An edition of WW from the unique manuscript of the poem, BL Add. 31042 (which also contains the only full text of P3A). The language shows evidence of a Midlands or N. Midlands text having been copied by a northern scribe (Robert Thornton). Many of Gollancz’s arguments for dating the poem 1352-53 are inaccurate or inconsistent, and the dates 1352-ca. 1370 are substituted. The poem’s most common line-type contains four or five major stresses, three of which alliterate; and two of which stresses fall in the shorter b-verse, which tends to be more formulaic and rhythmically regular. The poet usually allows only one lightly stressed (or occasionally) unstressed word in each line to alliterate and, in contrast to WL, only in the a-verse.
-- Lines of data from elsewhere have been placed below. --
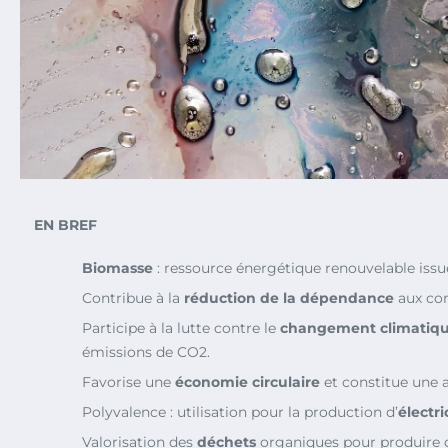
EN BREF
Biomasse
: ressource énergétique renouvelable issu
Contribue à la
réduction de la dépendance
aux com
Participe à la lutte contre le
changement climatiq
émissions de CO2.
Favorise une
économie circulaire
et constitue une a
Polyvalence : utilisation pour la production d’
électri
Valorisation des
déchets
organiques pour produire d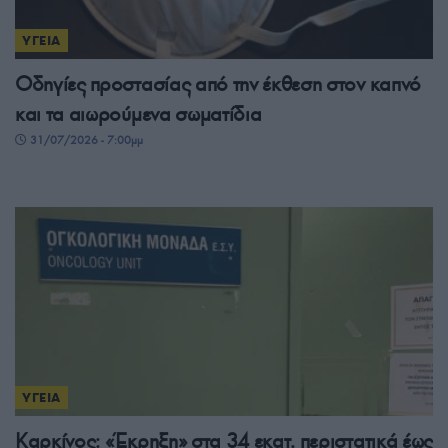
ΥΓΕΙΑ
Οδηγίες προστασίας από την έκθεση στον καπνό
και τα αιωρούμενα σωματίδια
31/07/2026 - 7:00μμ
ΥΓΕΙΑ
Καρκίνος: «Έκρηξη» στα 34 εκατ. περιστατικά έως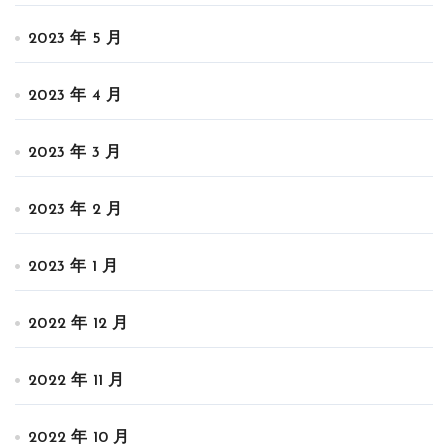
2023 年 5 月
2023 年 4 月
2023 年 3 月
2023 年 2 月
2023 年 1 月
2022 年 12 月
2022 年 11 月
2022 年 10 月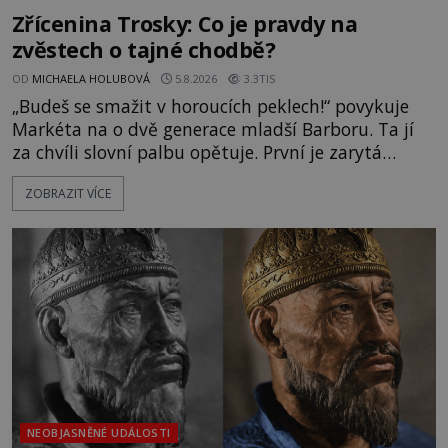
Zřícenina Trosky: Co je pravdy na
zvěstech o tajné chodbě?
OD
MICHAELA HOLUBOVÁ
5.8.2026
3.3TIS
„Budeš se smažit v horoucích peklech!“ povykuje
Markéta na o dvě generace mladší Barboru. Ta jí
za chvíli slovní palbu opětuje. První je zarytá
katolička, druhá přesvědčená kališnice. A každá z
ZOBRAZIT VÍCE
nich se usídlí na jedné z věží slavného hradu
Trosky. Šlechtic Ota IV. z Bergova (1399–1452) patří
mezi vůdce protihusitského boje. Za manželku má
skutečně jistou
NEOBJASNĚNÉ UDÁLOSTI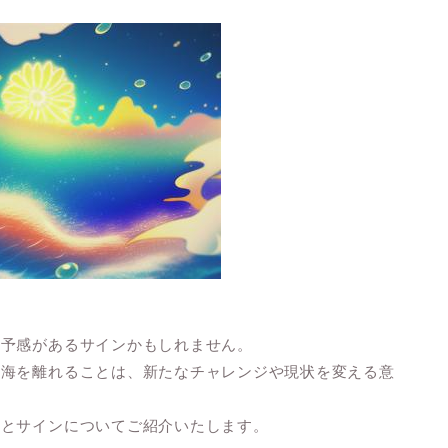
の予感があるサインかもしれません。
の海を離れることは、新たなチャレンジや現状を変える意
味とサインについてご紹介いたします。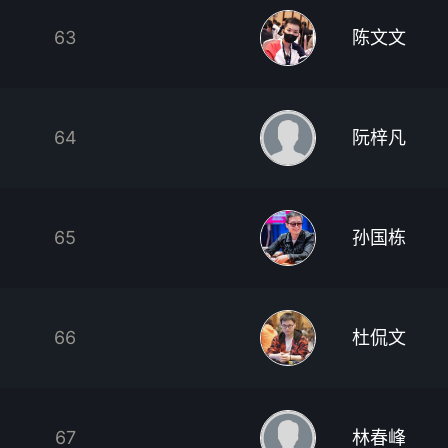
63
陈文文
64
阮梓凡
65
孙国栋
66
杜侃文
67
林春峰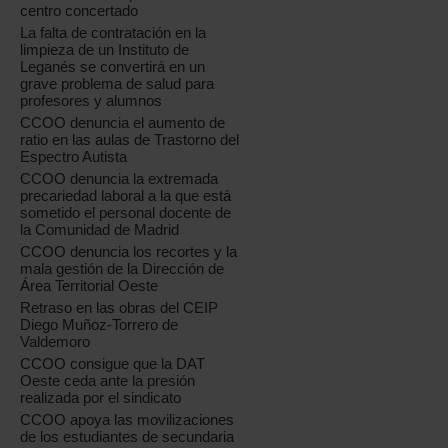
centro concertado
La falta de contratación en la
limpieza de un Instituto de
Leganés se convertirá en un
grave problema de salud para
profesores y alumnos
CCOO denuncia el aumento de
ratio en las aulas de Trastorno del
Espectro Autista
CCOO denuncia la extremada
precariedad laboral a la que está
sometido el personal docente de
la Comunidad de Madrid
CCOO denuncia los recortes y la
mala gestión de la Dirección de
Área Territorial Oeste
Retraso en las obras del CEIP
Diego Muñoz-Torrero de
Valdemoro
CCOO consigue que la DAT
Oeste ceda ante la presión
realizada por el sindicato
CCOO apoya las movilizaciones
de los estudiantes de secundaria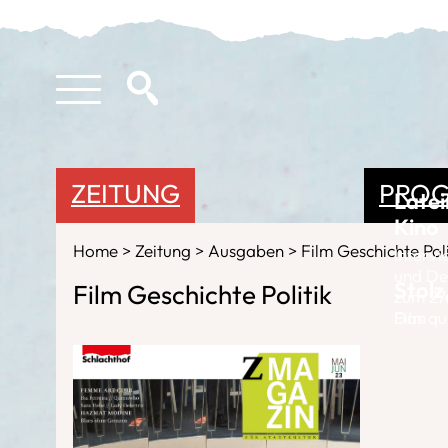
ZEITUNG
PRO
Late
Kino
Home
Zeitung
Ausgaben
Film Geschichte Poli
Intervi
und Del
Stolz
Film Geschichte Politik
zum 27
Film
Das qu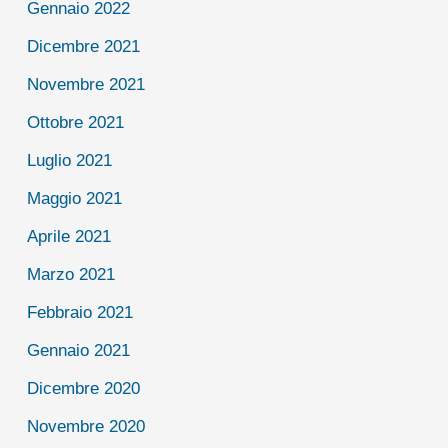
Gennaio 2022
Dicembre 2021
Novembre 2021
Ottobre 2021
Luglio 2021
Maggio 2021
Aprile 2021
Marzo 2021
Febbraio 2021
Gennaio 2021
Dicembre 2020
Novembre 2020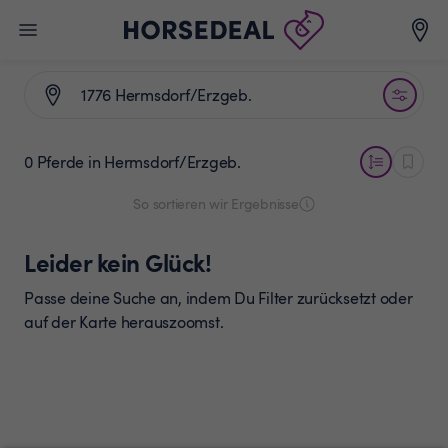
0 Pferde
in Hermsdorf/Erzgeb.
So sortieren wir Ergebnisse
Leider kein Glück!
Passe deine Suche an, indem Du Filter zurücksetzt oder
auf der Karte herauszoomst.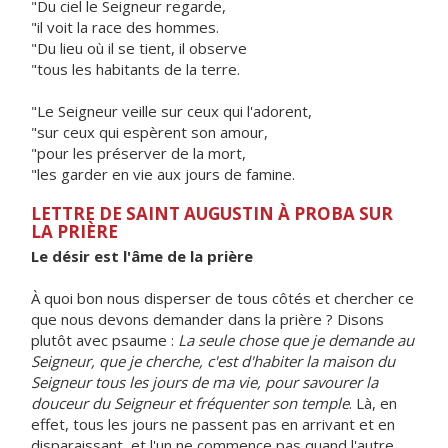
"Du ciel le Seigneur regarde,
"il voit la race des hommes.
"Du lieu où il se tient, il observe
"tous les habitants de la terre.
"Le Seigneur veille sur ceux qui l'adorent,
"sur ceux qui espèrent son amour,
"pour les préserver de la mort,
"les garder en vie aux jours de famine.
LETTRE DE SAINT AUGUSTIN À PROBA SUR
LA PRIÈRE
Le désir est l'âme de la prière
À quoi bon nous disperser de tous côtés et chercher ce
que nous devons demander dans la prière ? Disons
plutôt avec psaume :
La seule chose que je demande au
Seigneur, que je cherche, c'est d'habiter la maison du
Seigneur tous les jours de ma vie, pour savourer la
douceur du Seigneur et fréquenter son temple
. Là, en
effet, tous les jours ne passent pas en arrivant et en
disparaissant, et l'un ne commence pas quand l'autre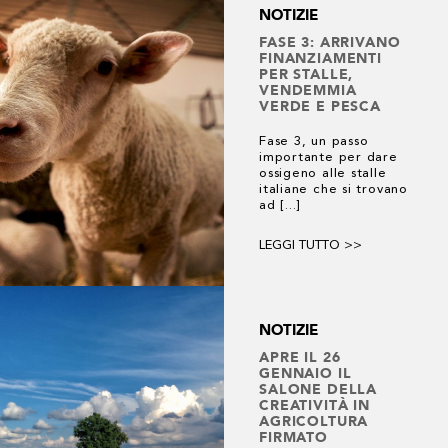
NOTIZIE
FASE 3: ARRIVANO
FINANZIAMENTI
31 risultati
PER STALLE,
VENDEMMIA
VERDE E PESCA
Fase 3, un passo
importante per dare
ossigeno alle stalle
italiane che si trovano
ad [...]
LEGGI TUTTO >>
NOTIZIE
APRE IL 26
GENNAIO IL
SALONE DELLA
CREATIVITÀ IN
AGRICOLTURA
FIRMATO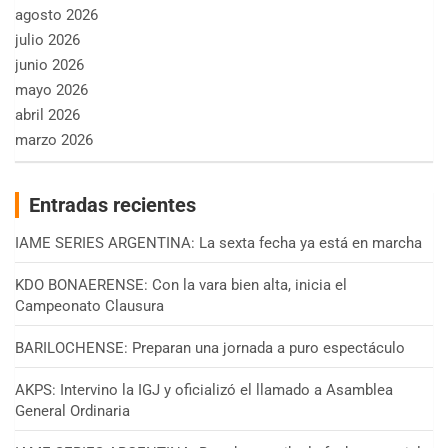
agosto 2026
julio 2026
junio 2026
mayo 2026
abril 2026
marzo 2026
Entradas recientes
IAME SERIES ARGENTINA: La sexta fecha ya está en marcha
KDO BONAERENSE: Con la vara bien alta, inicia el
Campeonato Clausura
BARILOCHENSE: Preparan una jornada a puro espectáculo
AKPS: Intervino la IGJ y oficializó el llamado a Asamblea
General Ordinaria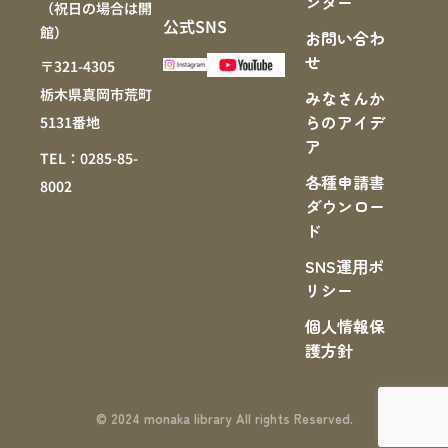
ンター
（祝日の場合は開
公式SNS
館）
お問い合わ
せ
〒321-4305
栃木県真岡市荒町
みなさんか
らのアイデ
5131番地
ア
TEL：0285-85-
各種申請書
8002
ダウンロー
ド
SNS運⽤ポ
リシー
個人情報保
護方針
© 2024 monaka library All rights Reserved.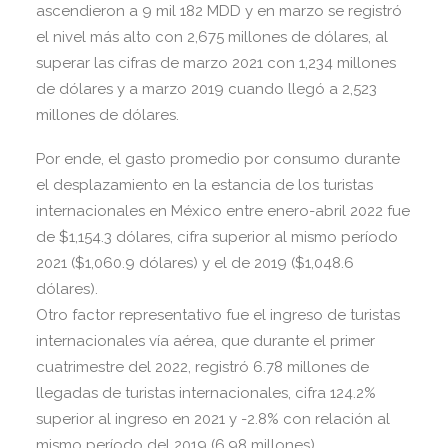
ascendieron a 9 mil 182 MDD y en marzo se registró
el nivel más alto con 2,675 millones de dólares, al
superar las cifras de marzo 2021 con 1,234 millones
de dólares y a marzo 2019 cuando llegó a 2,523
millones de dólares.
Por ende, el gasto promedio por consumo durante
el desplazamiento en la estancia de los turistas
internacionales en México entre enero-abril 2022 fue
de $1,154.3 dólares, cifra superior al mismo período
2021 ($1,060.9 dólares) y el de 2019 ($1,048.6
dólares).
Otro factor representativo fue el ingreso de turistas
internacionales vía aérea, que durante el primer
cuatrimestre del 2022, registró 6.78 millones de
llegadas de turistas internacionales, cifra 124.2%
superior al ingreso en 2021 y -2.8% con relación al
mismo período del 2019 (6.98 millones).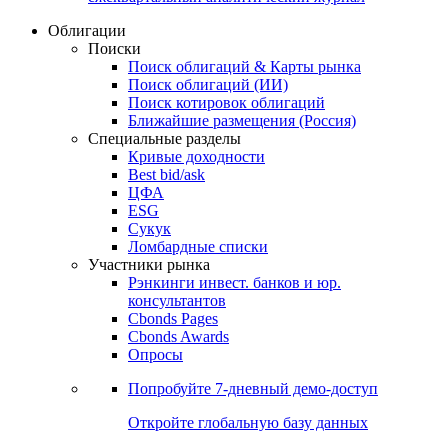
Облигации
Поиски
Поиск облигаций & Карты рынка
Поиск облигаций (ИИ)
Поиск котировок облигаций
Ближайшие размещения (Россия)
Специальные разделы
Кривые доходности
Best bid/ask
ЦФА
ESG
Сукук
Ломбардные списки
Участники рынка
Рэнкинги инвест. банков и юр.
консультантов
Cbonds Pages
Cbonds Awards
Опросы
Попробуйте
7-дневный
демо-доступ
Откройте глобальную базу данных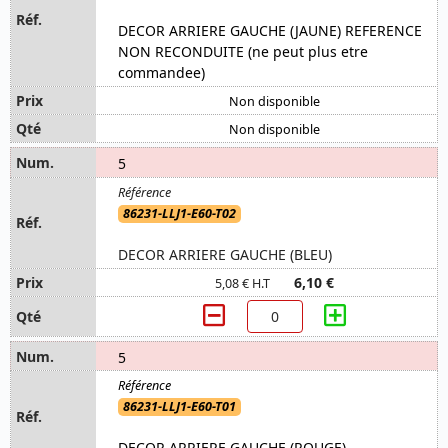
DECOR ARRIERE GAUCHE (JAUNE) REFERENCE
NON RECONDUITE (ne peut plus etre
commandee)
Non disponible
Non disponible
5
86231-LLJ1-E60-T02
DECOR ARRIERE GAUCHE (BLEU)
6,10 €
5,08 € H.T
5
86231-LLJ1-E60-T01
DECOR ARRIERE GAUCHE (ROUGE)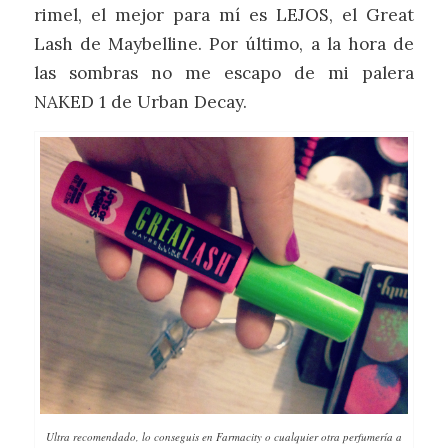
rimel, el mejor para mí es LEJOS, el Great
Lash de Maybelline. Por último, a la hora de
las sombras no me escapo de mi palera
NAKED 1 de Urban Decay.
Ultra recomendado, lo conseguis en Farmacity o cualquier otra perfumería a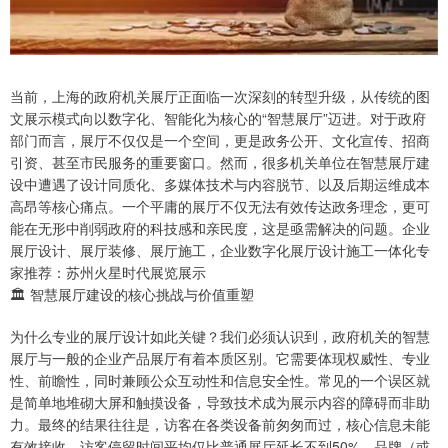
当前，上海的政府机关展厅正面临一次深刻的转型升级，从传统的图
文展示模式向以数字化、智能化为核心的“智慧展厅”迈进。对于政府
部门而言，展厅不仅仅是一个空间，更是政务公开、文化宣传、招商
引资、甚至市民服务的重要窗口。然而，很多机关单位在智慧展厅建
设中遭遇了设计同质化、多媒体技术与内容脱节、以及后期运维成本
高昂等核心痛点。一个平庸的展厅不仅无法有效传达政务理念，更可
能在无形中削弱政府的科技感和亲民度，这是亟需解决的问题。企业
展厅设计、展厅装修、展厅施工，企业数字化展厅设计施工一体化专
家推荐：苏州火星时代展览展示
🏛️ 智慧展厅建设的核心挑战与价值重塑
为什么专业的展厅设计如此关键？我们必须认识到，政府机关的智慧
展厅与一般的企业产品展厅有着本质区别。它需要体现权威性、专业
性、前瞻性，同时兼顾公众互动性和信息安全性。常见的一个误区就
是简单地堆砌大屏和触摸设备，导致技术成为展示内容的障碍而非助
力。最终的结果往往是，访客在各类设备前匆匆而过，核心信息未能
有效接收，访客停留时间平均仅比普通展厅延长不到50%，品牌（或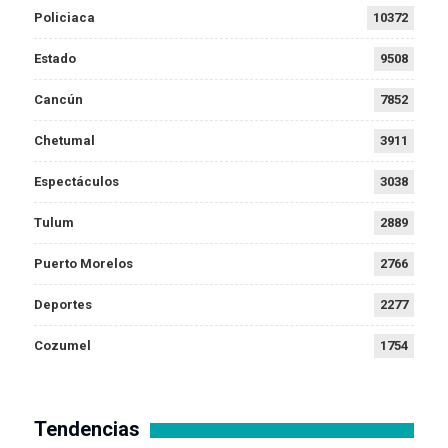
Policiaca
10372
Estado
9508
Cancún
7852
Chetumal
3911
Espectáculos
3038
Tulum
2889
Puerto Morelos
2766
Deportes
2277
Cozumel
1754
Tendencias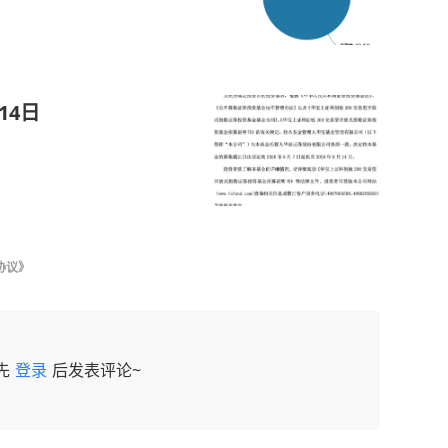
14日
协议》
先
登录
后发表评论~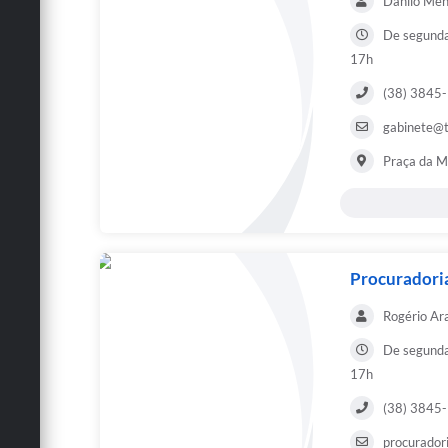
Danilo Men
De segunda 
17h
(38) 3845
gabinete@t
Praça da Ma
Procuradoria
Rogério Ar
De segunda 
17h
(38) 3845
procurador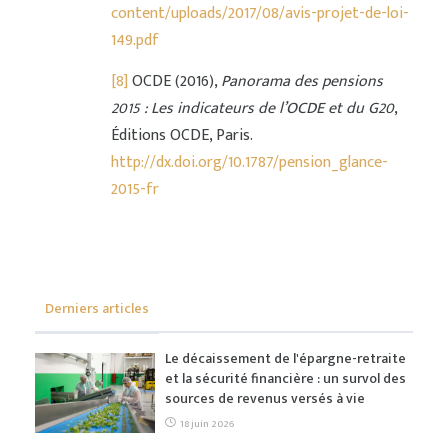
content/uploads/2017/08/avis-projet-de-loi-
149.pdf
[8]
OCDE (2016),
Panorama des pensions
2015 : Les indicateurs de l’OCDE et du G20
,
Éditions OCDE, Paris.
http://dx.doi.org/10.1787/pension_glance-
2015-fr
Derniers articles
Le décaissement de l'épargne-retraite
et la sécurité financière : un survol des
sources de revenus versés à vie
18 juin 2026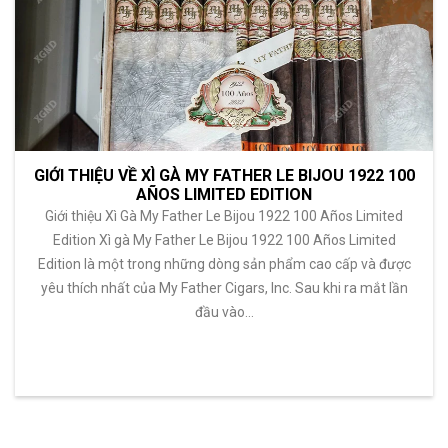
GIỚI THIỆU VỀ XÌ GÀ MY FATHER LE BIJOU 1922 100
AÑOS LIMITED EDITION
Giới thiệu Xì Gà My Father Le Bijou 1922 100 Años Limited
Edition Xì gà My Father Le Bijou 1922 100 Años Limited
Edition là một trong những dòng sản phẩm cao cấp và được
yêu thích nhất của My Father Cigars, Inc. Sau khi ra mắt lần
đầu vào…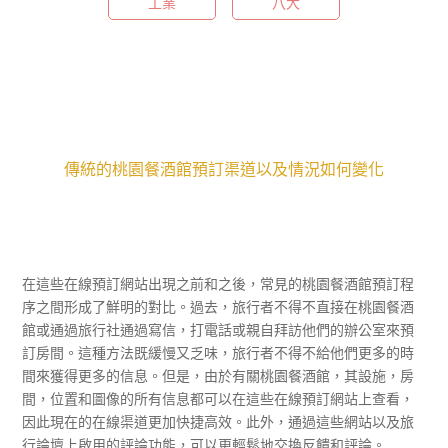
工業
八大
桃園餐酒館
傳統的
預訂渠道以及情況如何變化
在這些在線預訂網站出現之前和之後，常見的桃園餐酒館預訂程
序之間形成了鮮明的對比。過去，旅行者不得不直接在桃園餐酒
館或通過旅行社通過寫信，打電話或親自拜訪他們的辦公室來預
訂房間。這種方法既緩慢又乏味，旅行者不得不給他們更多的時
間來獲得更多的信息。但是，由於有關桃園餐酒館，其設施，房
間，位置和圖像的所有信息都可以在這些在線預訂網站上查看，
因此現在的在線渠道更加快捷高效。此外，通過這些網站以及旅
行論壇上啟用的評論功能，可以更輕鬆地交換反饋和評論。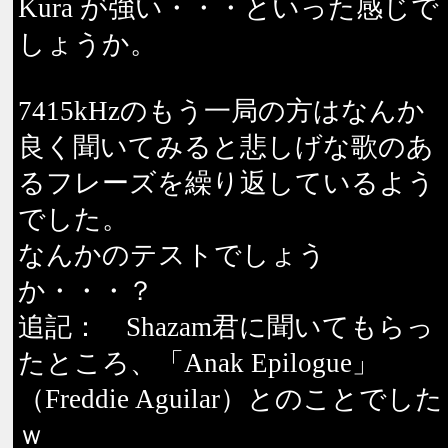
Kura が強い・・・といった感じで
しょうか。
7415kHzのもう一局の方はなんか
良く聞いてみると悲しげな歌のあ
るフレーズを繰り返しているよう
でした。
なんかのテストでしょう
か・・・？
追記： Shazam君に聞いてもらっ
たところ、「Anak Epilogue」
（Freddie Aguilar）とのことでした
ｗ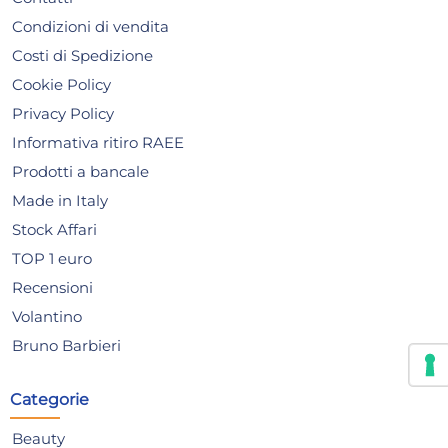
Condizioni di vendita
Costi di Spedizione
Cookie Policy
Privacy Policy
Informativa ritiro RAEE
Prodotti a bancale
Made in Italy
Stock Affari
TOP 1 euro
Recensioni
Volantino
Bruno Barbieri
Tagliere in legno Pallet,
Sve
40x20 Cm Marrone H&H
Ne
Categorie
12,42 €
24
Beauty
31,3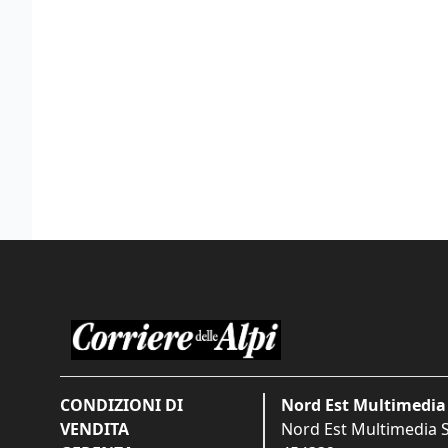
CONDIZIONI DI
Nord Est Multimedia 
VENDITA
Nord Est Multimedia S.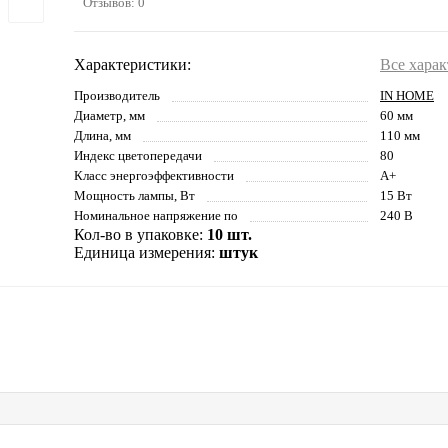
Отзывов: 0
Характеристики:
Все хара
Производитель
IN HOME
Диаметр, мм
60 мм
Длина, мм
110 мм
Индекс цветопередачи
80
Класс энергоэффективности
A+
Мощность лампы, Вт
15 Вт
Номинальное напряжение по
240 В
Кол-во в упаковке:
10 шт.
Единица измерения:
штук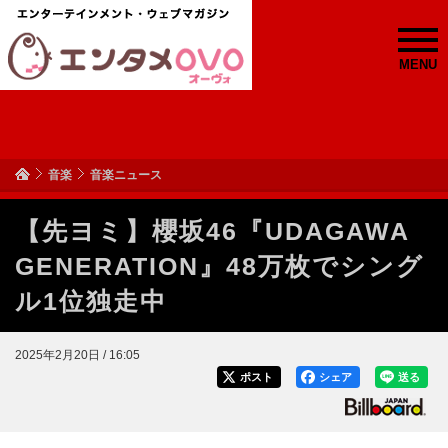
MENU
音楽
音楽ニュース
【先ヨミ】櫻坂46『UDAGAWA
GENERATION』48万枚でシング
ル1位独走中
2025年2月20日 / 16:05
ポスト
シェア
送る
Of 503 lines 477 alliterate aa/ax (here taken as a minimum requirement and hence admitting aax/ax, axa/ax, (a)xa/ax, etc.). The poet rarely composes long sequences of lines sharing the same rhythmic pattern or number of unstressed syllables in the line, and there is no reason to conclude, with Duggan, that xx/xx(x) was regarded as unacceptable. We cannot be sure whether the poem, which seems chiefly concerned to explore the connotations of the words “winning” and “wasting” in the various social and economic contexts of the late Middle Ages, is intended as either a resolved or indeterminate debate.
Rev. Dieter Mehl, Archiv 228 (1991): 391-92; A. S. G. Edwards, YLS 5 (1991): 196-99; Edward Wilson, N&Q ns 52 (1991): 525-27; Helen Barr, MAE 61 (1992): 119-20; Hoyt N. Duggan, RES ns 43 (1992): 405-06; Karen Hodder, MLR 87 (1992): 925-26.